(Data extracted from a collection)
------------------------------------------------------------------------
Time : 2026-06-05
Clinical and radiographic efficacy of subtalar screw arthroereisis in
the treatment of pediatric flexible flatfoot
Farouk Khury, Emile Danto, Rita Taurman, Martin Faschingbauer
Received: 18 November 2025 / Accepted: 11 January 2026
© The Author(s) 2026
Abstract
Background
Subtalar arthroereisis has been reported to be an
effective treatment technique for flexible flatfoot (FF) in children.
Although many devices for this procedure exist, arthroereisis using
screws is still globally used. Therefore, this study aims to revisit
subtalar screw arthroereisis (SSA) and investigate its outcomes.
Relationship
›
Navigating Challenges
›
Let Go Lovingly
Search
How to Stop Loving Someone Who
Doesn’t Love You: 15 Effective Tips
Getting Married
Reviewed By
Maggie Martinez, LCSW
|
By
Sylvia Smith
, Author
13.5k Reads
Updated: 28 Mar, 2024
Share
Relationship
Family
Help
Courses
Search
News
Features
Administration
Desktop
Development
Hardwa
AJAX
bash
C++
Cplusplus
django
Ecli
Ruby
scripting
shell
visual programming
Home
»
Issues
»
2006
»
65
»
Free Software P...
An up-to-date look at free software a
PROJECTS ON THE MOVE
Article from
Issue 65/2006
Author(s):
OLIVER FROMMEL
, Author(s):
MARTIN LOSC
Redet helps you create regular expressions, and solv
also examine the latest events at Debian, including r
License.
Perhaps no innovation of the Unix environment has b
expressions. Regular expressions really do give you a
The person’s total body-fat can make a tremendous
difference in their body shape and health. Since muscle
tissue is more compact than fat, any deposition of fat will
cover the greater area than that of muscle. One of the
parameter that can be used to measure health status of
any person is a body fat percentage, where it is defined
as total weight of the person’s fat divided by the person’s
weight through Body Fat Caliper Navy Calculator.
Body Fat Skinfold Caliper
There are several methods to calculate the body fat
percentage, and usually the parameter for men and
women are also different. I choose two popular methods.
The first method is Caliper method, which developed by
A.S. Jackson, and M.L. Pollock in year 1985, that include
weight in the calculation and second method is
------------------------------------------------------------------------
Exercise objective: Nothing in the records above may be left out; repeat them exactly.

Response area:
Time : 2026-06-05
Clinical and radiographic efficacy of subtalar screw arthroereisis in
the treatment of pediatric flexible flatfoot
Farouk Khury, Emile Danto, Rita Taurman, Martin Faschingbauer
Received: 18 November 2025 / Accepted: 11 January 2026
© The Author(s) 2026
Abstract
Background
Subtalar arthroereisis has been reported to be an
effective treatment technique for flexible flatfoot (FF) in children.
Although many devices for this procedure exist, arthroereisis using
screws is still globally used. Therefore, this study aims to revisit
subtalar screw arthroereisis (SSA) and investigate its outcomes.
Relationship
›
Navigating Challenges
›
Let Go Lovingly
Search
How to Stop Loving Someone Who
Doesn’t Love You: 15 Effective Tips
Getting Married
Reviewed By
Maggie Martinez, LCSW
|
By
Sylvia Smith
, Author
13.5k Reads
Updated: 28 Mar, 2024
Share
Relationship
Family
Help
Courses
Search
News
Features
Administration
Desktop
Development
Hardwa
AJAX
bash
C++
Cplusplus
django
Ecli
Ruby
scripting
shell
visual programming
Home
»
Issues
»
2006
»
65
»
Free Software P...
An up-to-date look at free software a
PROJECTS ON THE MOVE
Article from
Issue 65/2006
Author(s):
OLIVER FROMMEL
, Author(s):
MARTIN LOSC
Redet helps you create regular expressions, and solv
also examine the latest events at Debian, including r
License.
Perhaps no innovation of the Unix environment has b
expressions. Regular expressions really do give you a
The person’s total body-fat can make a tremendous
difference in their body shape and health. Since muscle
tissue is more compact than fat, any deposition of fat will
cover the greater area than that of muscle. One of the
parameter that can be used to measure health status of
any person is a body fat percentage, where it is defined
as total weight of the person’s fat divided by the person’s
weight through Body Fat Caliper Navy Calculator.
Body Fat Skinfold Caliper
There are several methods to calculate the body fat
percentage, and usually the parameter for men and
women are also different. I choose two popular methods.
The first method is Caliper method, which developed by
A.S. Jackson, and M.L. Pollock in year 1985, that include
weight in the calculation and second method is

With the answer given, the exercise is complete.